Re: Wait and see
Err... You want to tax _outgoings_ rather than profits?
What I'm saying is that for almost all countries, the current tax system for businesses was designed in a time when all businesses were local, and some exported or imported overseas.
Today most countries are being exploited by multinationals, that take advantage of legal fictions and loopholes to avoid paying what they should in the countries that they operate in. Starbucks. Google. Amazon. Apple. it really doesn't matter who, BigCorp is a good enough name.
The key is that they and their subsidiaries really are the same company, in spite of the legal fiction that they aren't. In that there is one overall management team that controls pricing and what is happening at every subsidiary, and has shareholders that it reports to. The subsidiaries usually only have one shareholder - the parent company.
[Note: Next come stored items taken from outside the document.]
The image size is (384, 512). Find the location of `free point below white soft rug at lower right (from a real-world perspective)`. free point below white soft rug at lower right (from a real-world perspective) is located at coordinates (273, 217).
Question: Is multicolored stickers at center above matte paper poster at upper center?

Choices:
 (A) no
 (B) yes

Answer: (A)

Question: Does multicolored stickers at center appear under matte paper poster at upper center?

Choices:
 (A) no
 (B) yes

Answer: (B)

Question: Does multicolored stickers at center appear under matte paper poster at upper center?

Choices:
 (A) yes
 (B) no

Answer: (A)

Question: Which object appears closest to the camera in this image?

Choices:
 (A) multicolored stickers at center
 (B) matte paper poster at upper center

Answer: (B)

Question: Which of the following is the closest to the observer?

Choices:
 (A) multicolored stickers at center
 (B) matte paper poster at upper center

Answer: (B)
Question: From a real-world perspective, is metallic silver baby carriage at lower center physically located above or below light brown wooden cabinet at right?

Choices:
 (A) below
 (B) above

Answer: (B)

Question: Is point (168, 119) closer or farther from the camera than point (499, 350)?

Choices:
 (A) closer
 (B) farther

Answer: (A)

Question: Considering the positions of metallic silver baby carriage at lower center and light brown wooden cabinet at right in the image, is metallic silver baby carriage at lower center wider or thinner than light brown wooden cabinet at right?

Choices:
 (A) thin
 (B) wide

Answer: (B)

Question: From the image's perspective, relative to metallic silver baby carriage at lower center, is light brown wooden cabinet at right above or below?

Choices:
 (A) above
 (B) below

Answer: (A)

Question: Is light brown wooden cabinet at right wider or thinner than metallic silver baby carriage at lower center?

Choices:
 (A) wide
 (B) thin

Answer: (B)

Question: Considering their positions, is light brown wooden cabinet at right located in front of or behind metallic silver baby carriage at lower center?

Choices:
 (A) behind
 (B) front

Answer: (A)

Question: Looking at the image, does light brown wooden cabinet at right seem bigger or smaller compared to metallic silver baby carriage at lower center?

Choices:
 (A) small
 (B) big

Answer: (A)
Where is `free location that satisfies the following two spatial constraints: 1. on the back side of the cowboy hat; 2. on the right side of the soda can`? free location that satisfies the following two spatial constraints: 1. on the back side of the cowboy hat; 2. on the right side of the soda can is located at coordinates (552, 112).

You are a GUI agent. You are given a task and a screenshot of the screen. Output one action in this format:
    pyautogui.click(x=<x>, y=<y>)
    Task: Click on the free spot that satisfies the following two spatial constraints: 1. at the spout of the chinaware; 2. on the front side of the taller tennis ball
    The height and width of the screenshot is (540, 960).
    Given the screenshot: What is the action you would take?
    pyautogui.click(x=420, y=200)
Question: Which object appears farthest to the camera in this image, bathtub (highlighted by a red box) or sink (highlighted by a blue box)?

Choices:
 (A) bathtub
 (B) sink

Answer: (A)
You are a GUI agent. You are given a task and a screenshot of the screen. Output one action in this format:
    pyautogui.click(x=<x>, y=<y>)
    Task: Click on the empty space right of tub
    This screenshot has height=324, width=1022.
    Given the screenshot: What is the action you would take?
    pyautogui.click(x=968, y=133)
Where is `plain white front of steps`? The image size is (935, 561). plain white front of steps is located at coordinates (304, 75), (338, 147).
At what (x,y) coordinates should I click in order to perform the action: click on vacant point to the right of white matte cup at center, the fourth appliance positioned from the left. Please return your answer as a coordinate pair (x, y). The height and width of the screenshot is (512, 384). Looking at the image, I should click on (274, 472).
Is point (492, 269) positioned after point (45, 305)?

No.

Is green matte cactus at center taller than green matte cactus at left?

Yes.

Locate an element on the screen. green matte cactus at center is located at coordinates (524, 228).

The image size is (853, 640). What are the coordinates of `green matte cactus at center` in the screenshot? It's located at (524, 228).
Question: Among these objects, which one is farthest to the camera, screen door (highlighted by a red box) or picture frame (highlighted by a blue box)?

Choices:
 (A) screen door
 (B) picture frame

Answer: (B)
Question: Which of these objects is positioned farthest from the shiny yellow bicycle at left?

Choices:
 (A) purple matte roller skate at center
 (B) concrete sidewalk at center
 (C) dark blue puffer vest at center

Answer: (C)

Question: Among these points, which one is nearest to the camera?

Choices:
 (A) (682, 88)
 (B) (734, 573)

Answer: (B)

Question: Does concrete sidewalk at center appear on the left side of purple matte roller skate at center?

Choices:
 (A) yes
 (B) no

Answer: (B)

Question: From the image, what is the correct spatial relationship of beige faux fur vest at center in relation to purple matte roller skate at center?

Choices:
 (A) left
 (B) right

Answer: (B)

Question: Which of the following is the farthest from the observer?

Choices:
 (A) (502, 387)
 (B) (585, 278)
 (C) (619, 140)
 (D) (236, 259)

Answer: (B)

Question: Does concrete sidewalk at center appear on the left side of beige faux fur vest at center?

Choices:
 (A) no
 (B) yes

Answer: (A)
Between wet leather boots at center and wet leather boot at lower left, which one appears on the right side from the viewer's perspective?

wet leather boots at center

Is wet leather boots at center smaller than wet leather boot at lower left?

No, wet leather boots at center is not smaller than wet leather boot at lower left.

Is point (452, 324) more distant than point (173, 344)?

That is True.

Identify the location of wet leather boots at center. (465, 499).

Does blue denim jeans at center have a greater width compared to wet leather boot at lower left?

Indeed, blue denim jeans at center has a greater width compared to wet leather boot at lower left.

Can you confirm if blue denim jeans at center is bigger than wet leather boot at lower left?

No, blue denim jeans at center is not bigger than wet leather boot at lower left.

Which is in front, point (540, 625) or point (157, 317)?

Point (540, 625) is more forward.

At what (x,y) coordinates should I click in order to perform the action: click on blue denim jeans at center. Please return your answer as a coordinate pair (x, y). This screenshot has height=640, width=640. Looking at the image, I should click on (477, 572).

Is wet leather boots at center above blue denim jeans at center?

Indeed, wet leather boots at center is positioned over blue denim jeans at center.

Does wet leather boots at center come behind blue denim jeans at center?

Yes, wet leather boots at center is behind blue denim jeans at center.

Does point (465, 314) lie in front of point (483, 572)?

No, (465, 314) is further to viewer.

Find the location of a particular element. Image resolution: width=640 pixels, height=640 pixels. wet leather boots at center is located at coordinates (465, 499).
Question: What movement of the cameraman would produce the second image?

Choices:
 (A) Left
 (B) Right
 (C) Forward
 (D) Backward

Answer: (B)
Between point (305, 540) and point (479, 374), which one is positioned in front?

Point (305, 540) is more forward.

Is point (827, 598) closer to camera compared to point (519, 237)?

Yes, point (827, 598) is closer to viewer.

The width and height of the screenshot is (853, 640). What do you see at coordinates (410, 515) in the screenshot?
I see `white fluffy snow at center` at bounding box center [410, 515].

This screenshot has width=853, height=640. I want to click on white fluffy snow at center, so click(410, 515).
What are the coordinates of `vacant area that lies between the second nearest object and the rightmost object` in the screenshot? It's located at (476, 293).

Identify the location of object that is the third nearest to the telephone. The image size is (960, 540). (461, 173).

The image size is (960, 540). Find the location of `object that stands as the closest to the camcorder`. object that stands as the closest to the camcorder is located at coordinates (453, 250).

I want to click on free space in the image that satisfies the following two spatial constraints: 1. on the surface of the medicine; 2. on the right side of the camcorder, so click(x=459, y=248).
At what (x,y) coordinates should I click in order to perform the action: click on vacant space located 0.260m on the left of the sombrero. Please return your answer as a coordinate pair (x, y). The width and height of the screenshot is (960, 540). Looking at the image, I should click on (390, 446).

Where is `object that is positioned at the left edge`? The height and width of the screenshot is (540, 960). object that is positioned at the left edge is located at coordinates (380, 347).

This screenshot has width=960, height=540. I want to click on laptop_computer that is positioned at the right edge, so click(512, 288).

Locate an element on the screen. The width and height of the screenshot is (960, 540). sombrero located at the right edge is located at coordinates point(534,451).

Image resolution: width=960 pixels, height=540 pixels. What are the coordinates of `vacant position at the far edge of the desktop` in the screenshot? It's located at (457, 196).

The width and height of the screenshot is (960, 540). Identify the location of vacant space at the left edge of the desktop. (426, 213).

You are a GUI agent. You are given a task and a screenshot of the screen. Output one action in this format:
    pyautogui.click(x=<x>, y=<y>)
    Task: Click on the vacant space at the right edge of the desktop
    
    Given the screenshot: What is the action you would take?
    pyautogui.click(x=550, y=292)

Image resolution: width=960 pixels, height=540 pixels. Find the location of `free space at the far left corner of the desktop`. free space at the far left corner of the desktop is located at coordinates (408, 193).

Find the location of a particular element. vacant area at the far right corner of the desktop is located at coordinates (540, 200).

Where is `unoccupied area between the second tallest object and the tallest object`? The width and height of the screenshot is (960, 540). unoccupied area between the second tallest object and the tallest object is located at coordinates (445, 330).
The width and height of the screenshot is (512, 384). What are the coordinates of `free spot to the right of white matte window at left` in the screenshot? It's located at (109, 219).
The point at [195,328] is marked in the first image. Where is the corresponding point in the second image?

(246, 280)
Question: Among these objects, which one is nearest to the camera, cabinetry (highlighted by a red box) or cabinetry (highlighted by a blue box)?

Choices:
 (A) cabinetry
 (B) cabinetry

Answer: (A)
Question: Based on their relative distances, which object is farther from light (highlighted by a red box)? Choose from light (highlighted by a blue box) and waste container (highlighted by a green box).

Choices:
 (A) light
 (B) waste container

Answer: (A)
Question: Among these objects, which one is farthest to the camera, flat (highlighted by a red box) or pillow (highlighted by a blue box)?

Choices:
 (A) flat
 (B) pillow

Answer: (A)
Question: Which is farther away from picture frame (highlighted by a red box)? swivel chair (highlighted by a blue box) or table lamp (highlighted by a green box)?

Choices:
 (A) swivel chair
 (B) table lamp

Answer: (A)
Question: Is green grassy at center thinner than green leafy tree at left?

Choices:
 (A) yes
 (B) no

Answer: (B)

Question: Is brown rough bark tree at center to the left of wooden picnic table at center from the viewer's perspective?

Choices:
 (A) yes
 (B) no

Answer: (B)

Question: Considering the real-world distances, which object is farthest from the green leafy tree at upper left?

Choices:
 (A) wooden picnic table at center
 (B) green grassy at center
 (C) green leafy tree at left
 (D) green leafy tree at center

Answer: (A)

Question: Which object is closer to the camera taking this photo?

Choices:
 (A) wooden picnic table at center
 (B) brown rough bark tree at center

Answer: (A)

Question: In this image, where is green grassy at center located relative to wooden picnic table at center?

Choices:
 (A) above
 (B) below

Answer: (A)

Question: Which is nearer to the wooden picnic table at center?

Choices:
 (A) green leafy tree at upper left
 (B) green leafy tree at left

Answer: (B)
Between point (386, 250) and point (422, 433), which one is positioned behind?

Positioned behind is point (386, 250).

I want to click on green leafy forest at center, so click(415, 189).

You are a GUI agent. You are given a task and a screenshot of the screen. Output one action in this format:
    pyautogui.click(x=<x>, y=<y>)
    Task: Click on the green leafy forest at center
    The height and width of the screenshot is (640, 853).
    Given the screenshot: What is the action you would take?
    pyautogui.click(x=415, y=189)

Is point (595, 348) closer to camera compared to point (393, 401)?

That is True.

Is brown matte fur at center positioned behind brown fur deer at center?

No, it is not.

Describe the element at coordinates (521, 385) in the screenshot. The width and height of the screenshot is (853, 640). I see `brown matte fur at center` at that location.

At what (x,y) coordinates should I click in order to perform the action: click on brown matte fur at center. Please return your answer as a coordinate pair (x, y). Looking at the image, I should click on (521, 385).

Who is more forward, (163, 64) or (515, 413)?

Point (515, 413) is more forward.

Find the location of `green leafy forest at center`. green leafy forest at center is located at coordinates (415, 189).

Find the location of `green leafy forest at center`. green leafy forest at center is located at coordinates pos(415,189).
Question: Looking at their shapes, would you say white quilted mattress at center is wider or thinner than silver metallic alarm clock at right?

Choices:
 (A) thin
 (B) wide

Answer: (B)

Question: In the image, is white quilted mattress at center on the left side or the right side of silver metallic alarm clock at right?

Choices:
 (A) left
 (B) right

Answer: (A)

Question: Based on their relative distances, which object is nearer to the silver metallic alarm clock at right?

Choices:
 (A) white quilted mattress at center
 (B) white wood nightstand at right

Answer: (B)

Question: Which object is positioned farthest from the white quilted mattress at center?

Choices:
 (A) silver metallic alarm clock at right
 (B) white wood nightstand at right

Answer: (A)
And as someone else pointed out, if you or I tried this, we'd be held liable for every scrap of tax owed, but BigCorp gets away with it, because they have the money to buy the right politicians. Financial transfers to related entities attract tax. So do royalty payments. But the "Licence Fees" are allocated as expenses, so can be used to offset profits.
So what I say is the "licencing fees" that BigCorp(AU) pays to BigCorp should be taxed at the same rate that profits or royalty payments should have been - because they really are.
Take the rate Starbucks pays for beans, or Amazon pays Luxembourg for the use of the name in the UK. They are fake costs done for accountancy purposes and everyone knows it.
Being able to make an iThing for x and sell it for 500x is fine. Its when the company "sells" it internally to a subsidiary for 500x-1 that things go wrong. If BigCorp really is two separate companies, then the supplier should be able to sell your iThing at 200x wholesale to a competitor. If they aren't willing to compete, then the two entities are related, and should be taxed accordingly.